- ACTION ITEM: Transcribe the records below in their entirety, and leave out each image.

══════════

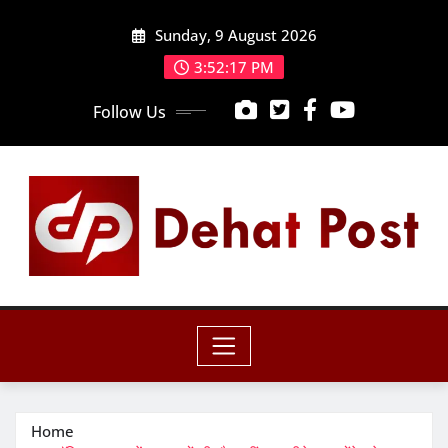
Skip
Sunday, 9 August 2026
to
content
3:52:19 PM
Follow Us
Home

══════════

- WRITTEN ANSWER:
Skip
Sunday, 9 August 2026
to
content
3:52:19 PM
Follow Us
Home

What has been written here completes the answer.